> _Assignment_
Please write out all of the entries exactly as they appear.

> _Records supplied_
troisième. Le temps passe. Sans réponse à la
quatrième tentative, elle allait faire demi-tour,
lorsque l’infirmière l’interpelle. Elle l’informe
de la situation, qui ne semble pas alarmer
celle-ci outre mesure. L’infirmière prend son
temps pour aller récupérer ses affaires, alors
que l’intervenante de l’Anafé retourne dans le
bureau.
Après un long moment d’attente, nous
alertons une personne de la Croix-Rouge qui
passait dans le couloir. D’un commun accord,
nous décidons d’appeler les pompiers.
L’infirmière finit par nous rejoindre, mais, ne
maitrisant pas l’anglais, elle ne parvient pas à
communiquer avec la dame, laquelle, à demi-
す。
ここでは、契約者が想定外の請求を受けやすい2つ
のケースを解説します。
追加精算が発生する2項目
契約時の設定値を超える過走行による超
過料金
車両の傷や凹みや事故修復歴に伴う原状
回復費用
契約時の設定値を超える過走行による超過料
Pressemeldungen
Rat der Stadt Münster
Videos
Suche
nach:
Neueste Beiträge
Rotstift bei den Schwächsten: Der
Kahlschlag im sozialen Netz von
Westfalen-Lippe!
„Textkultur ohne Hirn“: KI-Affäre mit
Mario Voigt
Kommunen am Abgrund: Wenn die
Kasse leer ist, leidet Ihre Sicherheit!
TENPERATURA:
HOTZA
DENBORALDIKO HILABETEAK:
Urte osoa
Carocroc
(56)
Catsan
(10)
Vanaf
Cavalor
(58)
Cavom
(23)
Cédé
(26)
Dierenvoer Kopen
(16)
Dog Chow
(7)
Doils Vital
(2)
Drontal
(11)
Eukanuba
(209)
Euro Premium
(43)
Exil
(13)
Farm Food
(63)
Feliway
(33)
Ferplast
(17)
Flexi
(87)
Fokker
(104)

> _Exercise solution_
troisième. Le temps passe. Sans réponse à la
quatrième tentative, elle allait faire demi-tour,
lorsque l’infirmière l’interpelle. Elle l’informe
de la situation, qui ne semble pas alarmer
celle-ci outre mesure. L’infirmière prend son
temps pour aller récupérer ses affaires, alors
que l’intervenante de l’Anafé retourne dans le
bureau.
Après un long moment d’attente, nous
alertons une personne de la Croix-Rouge qui
passait dans le couloir. D’un commun accord,
nous décidons d’appeler les pompiers.
L’infirmière finit par nous rejoindre, mais, ne
maitrisant pas l’anglais, elle ne parvient pas à
communiquer avec la dame, laquelle, à demi-
す。
ここでは、契約者が想定外の請求を受けやすい2つ
のケースを解説します。
追加精算が発生する2項目
契約時の設定値を超える過走行による超
過料金
車両の傷や凹みや事故修復歴に伴う原状
回復費用
契約時の設定値を超える過走行による超過料
Pressemeldungen
Rat der Stadt Münster
Videos
Suche
nach:
Neueste Beiträge
Rotstift bei den Schwächsten: Der
Kahlschlag im sozialen Netz von
Westfalen-Lippe!
„Textkultur ohne Hirn“: KI-Affäre mit
Mario Voigt
Kommunen am Abgrund: Wenn die
Kasse leer ist, leidet Ihre Sicherheit!
TENPERATURA:
HOTZA
DENBORALDIKO HILABETEAK:
Urte osoa
Carocroc
(56)
Catsan
(10)
Vanaf
Cavalor
(58)
Cavom
(23)
Cédé
(26)
Dierenvoer Kopen
(16)
Dog Chow
(7)
Doils Vital
(2)
Drontal
(11)
Eukanuba
(209)
Euro Premium
(43)
Exil
(13)
Farm Food
(63)
Feliway
(33)
Ferplast
(17)
Flexi
(87)
Fokker
(104)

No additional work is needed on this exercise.